Ну, старая лисица, выпускайте нас отсюда, не то я ему скажу, чтобы подал на вас
жалобу за незаконное задержание под стражей.
Надзиратель
засмеялся, распростился с нами и, смеясь, смотрел нам вслед из-за усаженной
остриями двери, пока мы спускались на улицу.
– Заметьте,
мистер Пип, – сказал Уэммик очень серьезно, наклонившись к моему уху и
даже взяв меня под руку для большей секретности, – величайшее достоинство
мистера Джеггерса, пожалуй, состоит в том, что он держится на такой
недосягаемой высоте. Он совершенно недосягаем. Недосягаемость его вполне
соответствует его огромнейшему таланту. С ним-то этот полковник не посмел бы
попрощаться, у него-то надзиратель не посмел бы спросить, как он предполагает
вести то или иное дело. А между ними и своей недосягаемостью он ставит
подчиненного – понятно? – и вот они, телом и душой, в его власти.
Как это
уже не раз случалось, я был поражен хитроумием моего опекуна.
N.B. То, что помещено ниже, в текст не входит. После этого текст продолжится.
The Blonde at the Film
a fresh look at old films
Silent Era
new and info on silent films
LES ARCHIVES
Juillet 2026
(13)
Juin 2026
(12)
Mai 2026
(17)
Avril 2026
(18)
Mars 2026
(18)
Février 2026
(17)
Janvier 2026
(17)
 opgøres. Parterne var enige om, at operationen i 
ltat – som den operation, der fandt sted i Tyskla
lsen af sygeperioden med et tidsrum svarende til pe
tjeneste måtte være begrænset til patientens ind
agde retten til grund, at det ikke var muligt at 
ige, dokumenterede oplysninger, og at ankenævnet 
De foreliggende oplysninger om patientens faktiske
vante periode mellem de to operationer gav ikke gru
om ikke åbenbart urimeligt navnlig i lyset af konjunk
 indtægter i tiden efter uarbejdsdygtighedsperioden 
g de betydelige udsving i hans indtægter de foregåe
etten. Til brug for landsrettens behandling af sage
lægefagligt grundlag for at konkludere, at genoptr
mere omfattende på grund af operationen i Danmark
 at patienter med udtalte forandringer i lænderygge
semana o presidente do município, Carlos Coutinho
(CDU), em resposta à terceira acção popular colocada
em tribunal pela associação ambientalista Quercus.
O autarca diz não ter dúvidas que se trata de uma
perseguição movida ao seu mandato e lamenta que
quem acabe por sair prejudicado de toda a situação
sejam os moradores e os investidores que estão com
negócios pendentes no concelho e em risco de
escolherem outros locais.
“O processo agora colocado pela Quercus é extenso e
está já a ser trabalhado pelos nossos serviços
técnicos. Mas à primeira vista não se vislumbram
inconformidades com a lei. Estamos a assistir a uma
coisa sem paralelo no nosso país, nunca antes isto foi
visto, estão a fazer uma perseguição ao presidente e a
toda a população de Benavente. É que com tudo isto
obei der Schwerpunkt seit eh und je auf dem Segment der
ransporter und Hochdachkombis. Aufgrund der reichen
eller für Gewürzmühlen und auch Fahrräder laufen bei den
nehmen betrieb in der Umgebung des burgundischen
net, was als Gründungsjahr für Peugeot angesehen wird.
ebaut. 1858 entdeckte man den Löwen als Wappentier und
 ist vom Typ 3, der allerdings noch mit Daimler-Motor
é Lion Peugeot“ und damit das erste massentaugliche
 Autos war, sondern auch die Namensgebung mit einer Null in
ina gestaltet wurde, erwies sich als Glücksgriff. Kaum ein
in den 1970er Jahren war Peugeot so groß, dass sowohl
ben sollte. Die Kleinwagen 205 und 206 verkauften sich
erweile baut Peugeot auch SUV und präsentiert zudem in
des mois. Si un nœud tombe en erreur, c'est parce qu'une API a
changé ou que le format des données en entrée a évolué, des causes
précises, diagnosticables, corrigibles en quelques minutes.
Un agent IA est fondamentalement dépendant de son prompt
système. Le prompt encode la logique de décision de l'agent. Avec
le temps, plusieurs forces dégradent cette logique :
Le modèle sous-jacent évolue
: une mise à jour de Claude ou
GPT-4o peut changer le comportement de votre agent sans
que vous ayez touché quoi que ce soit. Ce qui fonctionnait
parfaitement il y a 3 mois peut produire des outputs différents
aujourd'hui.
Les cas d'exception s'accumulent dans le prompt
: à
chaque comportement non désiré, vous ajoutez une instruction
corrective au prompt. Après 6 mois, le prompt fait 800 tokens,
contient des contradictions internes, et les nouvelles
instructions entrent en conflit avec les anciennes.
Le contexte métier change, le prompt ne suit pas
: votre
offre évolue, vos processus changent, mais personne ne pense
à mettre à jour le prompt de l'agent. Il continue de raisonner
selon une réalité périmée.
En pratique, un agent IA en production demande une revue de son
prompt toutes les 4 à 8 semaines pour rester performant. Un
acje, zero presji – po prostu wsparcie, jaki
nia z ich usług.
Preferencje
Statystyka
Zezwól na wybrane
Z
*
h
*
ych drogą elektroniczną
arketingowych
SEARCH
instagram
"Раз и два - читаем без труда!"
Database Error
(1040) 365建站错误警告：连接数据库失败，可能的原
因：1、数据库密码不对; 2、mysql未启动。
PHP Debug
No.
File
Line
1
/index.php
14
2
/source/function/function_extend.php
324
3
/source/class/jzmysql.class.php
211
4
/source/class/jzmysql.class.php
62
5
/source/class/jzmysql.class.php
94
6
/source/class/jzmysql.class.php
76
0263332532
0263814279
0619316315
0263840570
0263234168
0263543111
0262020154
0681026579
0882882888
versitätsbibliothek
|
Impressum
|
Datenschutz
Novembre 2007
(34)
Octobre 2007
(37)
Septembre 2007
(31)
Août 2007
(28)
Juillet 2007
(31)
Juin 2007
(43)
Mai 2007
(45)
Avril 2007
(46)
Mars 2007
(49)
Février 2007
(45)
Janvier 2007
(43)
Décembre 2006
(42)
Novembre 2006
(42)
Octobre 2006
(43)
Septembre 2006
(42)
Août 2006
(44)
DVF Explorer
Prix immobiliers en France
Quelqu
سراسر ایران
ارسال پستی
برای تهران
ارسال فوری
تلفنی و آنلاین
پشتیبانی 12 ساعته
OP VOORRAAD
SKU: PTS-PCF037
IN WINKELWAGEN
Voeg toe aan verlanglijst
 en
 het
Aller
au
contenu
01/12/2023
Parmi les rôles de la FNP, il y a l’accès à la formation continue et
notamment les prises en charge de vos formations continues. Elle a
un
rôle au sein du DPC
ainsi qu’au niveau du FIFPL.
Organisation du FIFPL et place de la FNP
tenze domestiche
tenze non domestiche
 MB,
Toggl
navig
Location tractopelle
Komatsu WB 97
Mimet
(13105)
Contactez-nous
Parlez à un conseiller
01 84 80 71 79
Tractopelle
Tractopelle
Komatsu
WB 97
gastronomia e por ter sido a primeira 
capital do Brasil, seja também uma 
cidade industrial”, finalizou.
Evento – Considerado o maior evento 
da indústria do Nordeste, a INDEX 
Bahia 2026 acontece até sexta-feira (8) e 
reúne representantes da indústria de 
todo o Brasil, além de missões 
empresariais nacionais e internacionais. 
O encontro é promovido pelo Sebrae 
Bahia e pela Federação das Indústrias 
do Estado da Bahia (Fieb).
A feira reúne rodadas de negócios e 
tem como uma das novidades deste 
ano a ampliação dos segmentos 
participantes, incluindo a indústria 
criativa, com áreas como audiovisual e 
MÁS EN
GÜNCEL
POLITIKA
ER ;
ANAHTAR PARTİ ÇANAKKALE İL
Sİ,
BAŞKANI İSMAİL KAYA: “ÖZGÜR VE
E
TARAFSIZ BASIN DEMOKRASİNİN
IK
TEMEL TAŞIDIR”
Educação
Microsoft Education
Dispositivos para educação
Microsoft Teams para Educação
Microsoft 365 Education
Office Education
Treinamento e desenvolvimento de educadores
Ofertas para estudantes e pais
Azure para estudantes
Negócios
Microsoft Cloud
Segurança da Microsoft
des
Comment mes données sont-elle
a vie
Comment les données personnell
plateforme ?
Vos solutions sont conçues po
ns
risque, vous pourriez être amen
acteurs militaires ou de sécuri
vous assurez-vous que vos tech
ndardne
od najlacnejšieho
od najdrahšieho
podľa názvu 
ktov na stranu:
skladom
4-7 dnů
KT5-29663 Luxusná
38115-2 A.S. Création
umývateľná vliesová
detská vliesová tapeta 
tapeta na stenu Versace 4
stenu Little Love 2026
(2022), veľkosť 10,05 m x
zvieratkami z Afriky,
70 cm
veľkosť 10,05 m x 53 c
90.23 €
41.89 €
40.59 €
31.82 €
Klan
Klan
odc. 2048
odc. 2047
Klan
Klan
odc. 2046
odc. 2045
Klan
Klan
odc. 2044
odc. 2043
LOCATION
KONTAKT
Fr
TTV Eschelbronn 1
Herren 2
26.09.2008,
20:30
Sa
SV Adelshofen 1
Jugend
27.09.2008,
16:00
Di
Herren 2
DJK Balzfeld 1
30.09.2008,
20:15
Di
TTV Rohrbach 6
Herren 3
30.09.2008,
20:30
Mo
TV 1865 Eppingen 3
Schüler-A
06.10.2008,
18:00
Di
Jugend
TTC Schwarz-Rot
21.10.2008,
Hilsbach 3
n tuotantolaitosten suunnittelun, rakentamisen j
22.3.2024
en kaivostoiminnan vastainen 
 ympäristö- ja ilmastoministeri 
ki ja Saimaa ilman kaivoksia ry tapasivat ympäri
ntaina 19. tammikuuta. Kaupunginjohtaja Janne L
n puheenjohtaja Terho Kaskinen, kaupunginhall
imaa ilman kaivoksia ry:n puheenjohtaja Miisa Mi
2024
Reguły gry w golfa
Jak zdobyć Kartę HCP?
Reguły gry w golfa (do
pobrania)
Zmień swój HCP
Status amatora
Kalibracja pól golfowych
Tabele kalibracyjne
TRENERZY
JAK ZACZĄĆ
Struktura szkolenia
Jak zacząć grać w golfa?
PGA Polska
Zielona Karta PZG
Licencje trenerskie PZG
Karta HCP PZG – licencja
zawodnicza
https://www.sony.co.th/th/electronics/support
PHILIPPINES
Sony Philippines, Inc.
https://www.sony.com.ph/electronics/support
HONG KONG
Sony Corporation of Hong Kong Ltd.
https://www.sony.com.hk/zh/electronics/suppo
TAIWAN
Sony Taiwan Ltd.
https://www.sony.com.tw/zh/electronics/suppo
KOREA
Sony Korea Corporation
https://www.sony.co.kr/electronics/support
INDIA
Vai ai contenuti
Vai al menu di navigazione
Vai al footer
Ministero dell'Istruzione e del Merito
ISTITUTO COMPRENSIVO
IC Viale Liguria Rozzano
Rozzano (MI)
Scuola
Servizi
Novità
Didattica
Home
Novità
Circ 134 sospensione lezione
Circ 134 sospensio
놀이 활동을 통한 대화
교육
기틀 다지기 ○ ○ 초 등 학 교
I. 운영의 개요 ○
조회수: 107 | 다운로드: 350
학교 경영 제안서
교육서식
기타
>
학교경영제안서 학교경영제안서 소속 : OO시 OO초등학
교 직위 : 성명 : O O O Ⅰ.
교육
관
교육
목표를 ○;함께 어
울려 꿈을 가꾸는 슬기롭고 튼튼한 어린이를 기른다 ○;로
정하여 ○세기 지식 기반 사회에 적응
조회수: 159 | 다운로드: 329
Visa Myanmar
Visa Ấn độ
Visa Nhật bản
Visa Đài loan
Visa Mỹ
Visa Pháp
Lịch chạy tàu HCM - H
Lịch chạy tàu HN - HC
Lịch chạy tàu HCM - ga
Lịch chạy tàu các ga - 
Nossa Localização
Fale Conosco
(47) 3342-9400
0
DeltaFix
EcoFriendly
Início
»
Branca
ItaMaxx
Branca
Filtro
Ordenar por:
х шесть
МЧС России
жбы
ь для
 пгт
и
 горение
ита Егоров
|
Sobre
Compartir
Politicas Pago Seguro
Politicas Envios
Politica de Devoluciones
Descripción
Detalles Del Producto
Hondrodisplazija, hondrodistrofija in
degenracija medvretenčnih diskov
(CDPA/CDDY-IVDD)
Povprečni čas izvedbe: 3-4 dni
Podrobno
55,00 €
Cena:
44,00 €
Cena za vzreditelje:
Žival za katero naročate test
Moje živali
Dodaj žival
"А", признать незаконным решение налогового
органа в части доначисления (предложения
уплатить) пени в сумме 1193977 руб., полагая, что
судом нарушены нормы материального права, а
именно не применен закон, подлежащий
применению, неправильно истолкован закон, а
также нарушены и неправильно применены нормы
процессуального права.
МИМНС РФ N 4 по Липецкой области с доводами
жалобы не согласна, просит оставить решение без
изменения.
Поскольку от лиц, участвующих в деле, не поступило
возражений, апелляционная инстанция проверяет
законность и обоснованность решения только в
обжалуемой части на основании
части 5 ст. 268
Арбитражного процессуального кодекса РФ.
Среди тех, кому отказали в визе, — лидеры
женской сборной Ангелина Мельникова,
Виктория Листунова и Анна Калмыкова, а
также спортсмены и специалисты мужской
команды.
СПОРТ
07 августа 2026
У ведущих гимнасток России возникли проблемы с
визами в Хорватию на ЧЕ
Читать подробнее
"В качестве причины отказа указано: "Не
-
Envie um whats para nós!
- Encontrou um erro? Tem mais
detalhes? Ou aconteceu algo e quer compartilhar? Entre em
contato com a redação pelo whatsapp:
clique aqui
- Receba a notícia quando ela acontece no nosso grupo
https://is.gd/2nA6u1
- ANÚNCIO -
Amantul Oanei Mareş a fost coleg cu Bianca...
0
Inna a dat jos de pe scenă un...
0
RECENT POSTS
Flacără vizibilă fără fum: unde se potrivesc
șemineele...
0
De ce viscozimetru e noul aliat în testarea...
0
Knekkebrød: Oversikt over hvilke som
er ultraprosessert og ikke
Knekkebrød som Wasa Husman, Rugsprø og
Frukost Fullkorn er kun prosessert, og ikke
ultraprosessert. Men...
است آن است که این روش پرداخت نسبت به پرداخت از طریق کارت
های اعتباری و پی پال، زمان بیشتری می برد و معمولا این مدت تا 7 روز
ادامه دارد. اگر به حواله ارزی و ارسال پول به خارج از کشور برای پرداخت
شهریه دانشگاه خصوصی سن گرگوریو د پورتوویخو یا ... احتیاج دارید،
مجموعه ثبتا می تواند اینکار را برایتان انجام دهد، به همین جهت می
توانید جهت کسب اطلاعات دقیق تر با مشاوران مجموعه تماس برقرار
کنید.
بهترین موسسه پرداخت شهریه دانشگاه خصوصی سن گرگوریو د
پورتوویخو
И, сказать по правде,
я, как это уже не раз случалось, от души пожалел, что мне не достался в опекуны
кто-нибудь другой, не наделенный столь огромным талантом.
Мы
расстались с мистером Уэммиком у дверей конторы на Литл-Бритен, где кучка
просителей, как всегда, ожидала выхода мистера Джеггерса, и я воротился на свое
дежурство близ почтового двора, все еще имея в запасе около трех часов. В
течение этих часов я не переставал думать о том, как странно, что преступный
мир снова и снова протягивает ко мне свои лапы; я впервые столкнулся с ним в
детстве, зимним вечером, на наших пустынных болотах; дважды после этого он
вновь возникал передо мной, как выцветшее, но не исчезнувшее пятно; и теперь
моя жизнь в новом, светлом своем течении тоже омрачена его близостью. А еще я
думал о прекрасной юной Эстелле, такой утонченной и гордой, которая с каждой
минутой приближалась ко мне, и содрогался от отвращения, представляя себе
контраст между тюрьмой и ею. Я жалел, что встретил Уэммика, жалел, что
согласился пойти с ним, – нужно же, чтобы именно в этот день я весь пропитался
воздухом Ньюгета! Я бродил взад и вперед по улице и выдыхал этот воздух из
своих легких, отряхивал прах тюрьмы от своих ног, счищал его со своей одежды.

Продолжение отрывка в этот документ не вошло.